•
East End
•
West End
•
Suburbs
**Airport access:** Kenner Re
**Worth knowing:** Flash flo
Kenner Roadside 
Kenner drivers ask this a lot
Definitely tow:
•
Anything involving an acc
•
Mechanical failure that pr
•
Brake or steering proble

-------

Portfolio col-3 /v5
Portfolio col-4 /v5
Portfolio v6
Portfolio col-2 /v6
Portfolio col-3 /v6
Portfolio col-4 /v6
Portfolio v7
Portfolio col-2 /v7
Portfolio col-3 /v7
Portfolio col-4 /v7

-------

Problem requirements:
Copy the lines of the data above exactly as written, beginning with the line containing "Mechanical failure that pr" and ending with the line containing "Brake or steering proble", and leave out all other lines.

Exercise solution:
Mechanical failure that pr
•
Brake or steering proble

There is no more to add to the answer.